== EXTRACTED ENTRIES ==

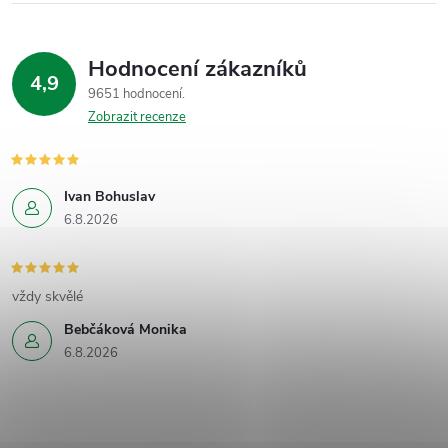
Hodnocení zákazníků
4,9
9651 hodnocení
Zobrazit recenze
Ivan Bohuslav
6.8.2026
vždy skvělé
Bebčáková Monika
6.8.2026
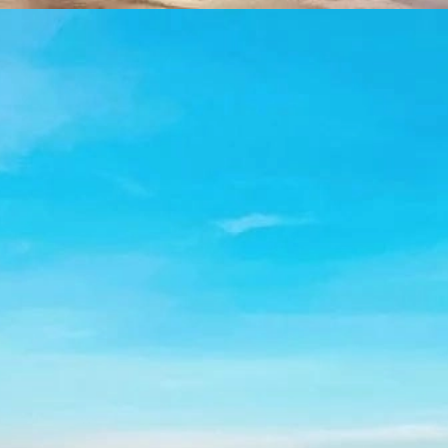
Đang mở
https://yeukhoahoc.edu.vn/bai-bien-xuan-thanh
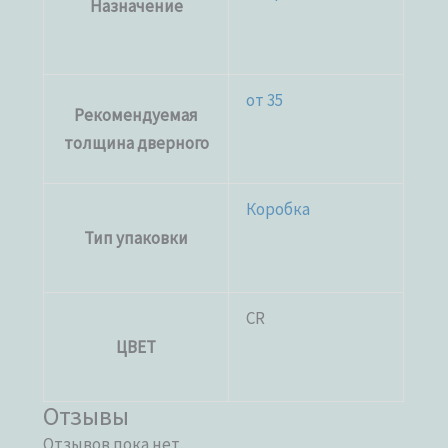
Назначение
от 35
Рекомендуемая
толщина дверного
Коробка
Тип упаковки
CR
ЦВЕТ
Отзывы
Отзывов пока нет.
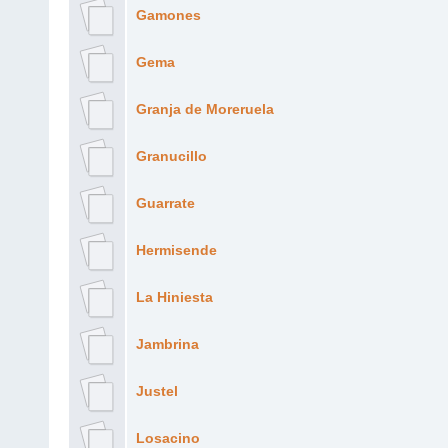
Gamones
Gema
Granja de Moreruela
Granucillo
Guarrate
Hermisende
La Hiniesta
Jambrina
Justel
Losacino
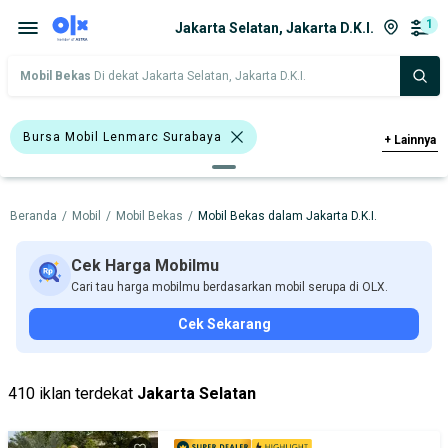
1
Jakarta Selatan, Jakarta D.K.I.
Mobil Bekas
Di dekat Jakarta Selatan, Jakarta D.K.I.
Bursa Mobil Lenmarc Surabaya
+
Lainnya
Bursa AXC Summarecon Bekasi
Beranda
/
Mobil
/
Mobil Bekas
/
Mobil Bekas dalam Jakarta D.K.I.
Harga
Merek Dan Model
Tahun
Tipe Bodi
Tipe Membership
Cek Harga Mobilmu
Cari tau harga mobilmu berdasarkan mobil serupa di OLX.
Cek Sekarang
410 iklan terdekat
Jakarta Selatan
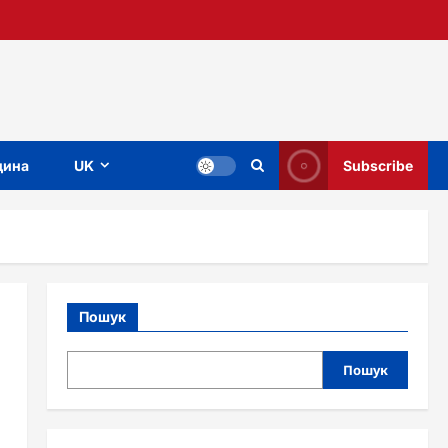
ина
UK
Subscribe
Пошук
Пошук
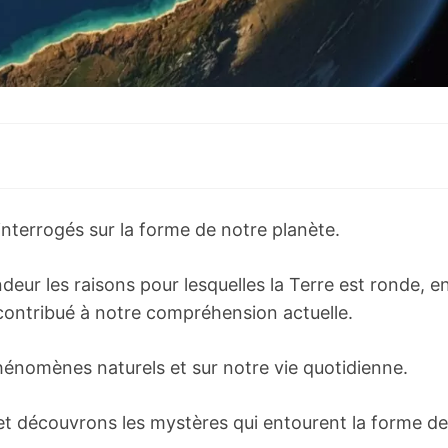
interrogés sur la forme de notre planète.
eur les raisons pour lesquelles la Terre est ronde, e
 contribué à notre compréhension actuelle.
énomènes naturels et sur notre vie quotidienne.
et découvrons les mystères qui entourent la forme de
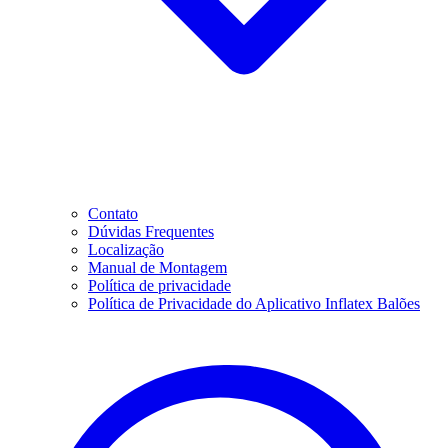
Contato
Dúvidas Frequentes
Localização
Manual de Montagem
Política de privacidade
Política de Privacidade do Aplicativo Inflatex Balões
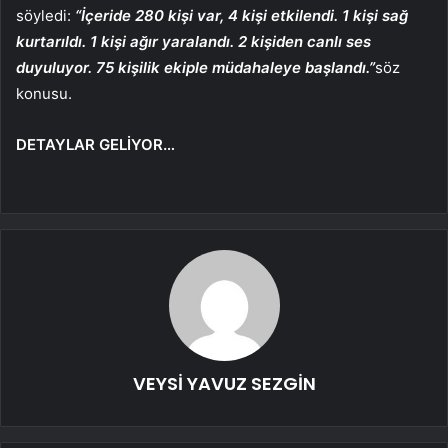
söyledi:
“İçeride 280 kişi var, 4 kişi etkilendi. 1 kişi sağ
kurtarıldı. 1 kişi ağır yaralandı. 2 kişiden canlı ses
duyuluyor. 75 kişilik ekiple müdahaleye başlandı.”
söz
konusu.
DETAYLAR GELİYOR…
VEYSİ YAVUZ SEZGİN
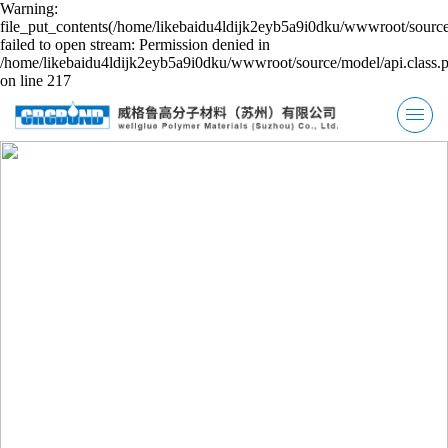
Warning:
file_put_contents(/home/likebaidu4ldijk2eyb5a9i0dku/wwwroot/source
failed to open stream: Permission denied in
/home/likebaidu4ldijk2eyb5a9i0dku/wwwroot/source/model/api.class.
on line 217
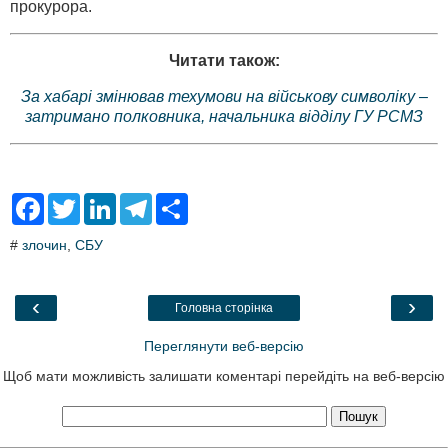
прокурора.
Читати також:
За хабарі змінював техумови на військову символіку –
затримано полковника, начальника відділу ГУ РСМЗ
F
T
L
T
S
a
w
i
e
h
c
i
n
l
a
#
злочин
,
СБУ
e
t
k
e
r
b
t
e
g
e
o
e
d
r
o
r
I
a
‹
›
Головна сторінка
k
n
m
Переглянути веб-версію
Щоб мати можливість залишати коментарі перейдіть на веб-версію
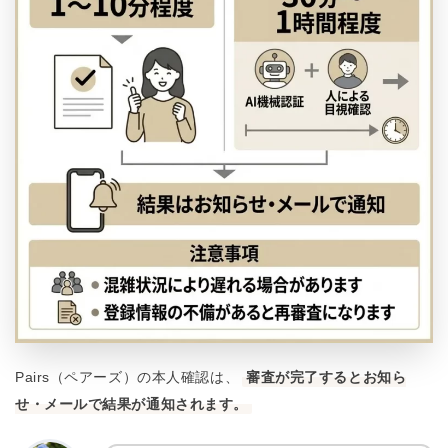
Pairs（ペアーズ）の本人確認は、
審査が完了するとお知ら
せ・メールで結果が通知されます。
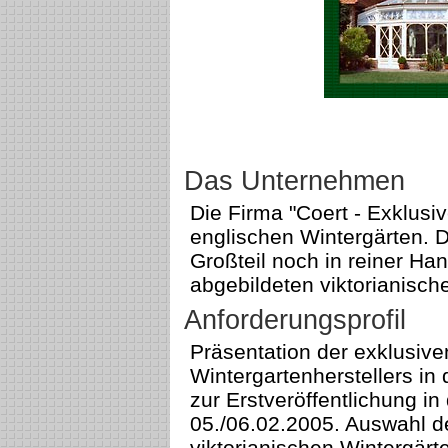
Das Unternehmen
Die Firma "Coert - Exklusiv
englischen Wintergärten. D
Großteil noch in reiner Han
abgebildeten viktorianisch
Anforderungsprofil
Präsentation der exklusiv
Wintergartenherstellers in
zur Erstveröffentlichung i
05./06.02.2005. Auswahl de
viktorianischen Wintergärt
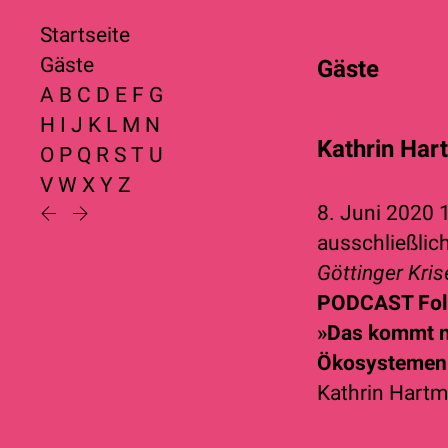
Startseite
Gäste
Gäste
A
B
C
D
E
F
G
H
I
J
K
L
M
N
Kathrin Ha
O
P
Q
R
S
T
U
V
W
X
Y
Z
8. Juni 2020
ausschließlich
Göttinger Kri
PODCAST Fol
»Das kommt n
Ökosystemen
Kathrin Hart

===

→ WHAT IS NEEDED:
Search the entries above for lines containing the word "forme", and copy each one.

→ RESULT OF THE TASK:
interrogés sur la forme de notre planète.
et découvrons les mystères qui entourent la forme de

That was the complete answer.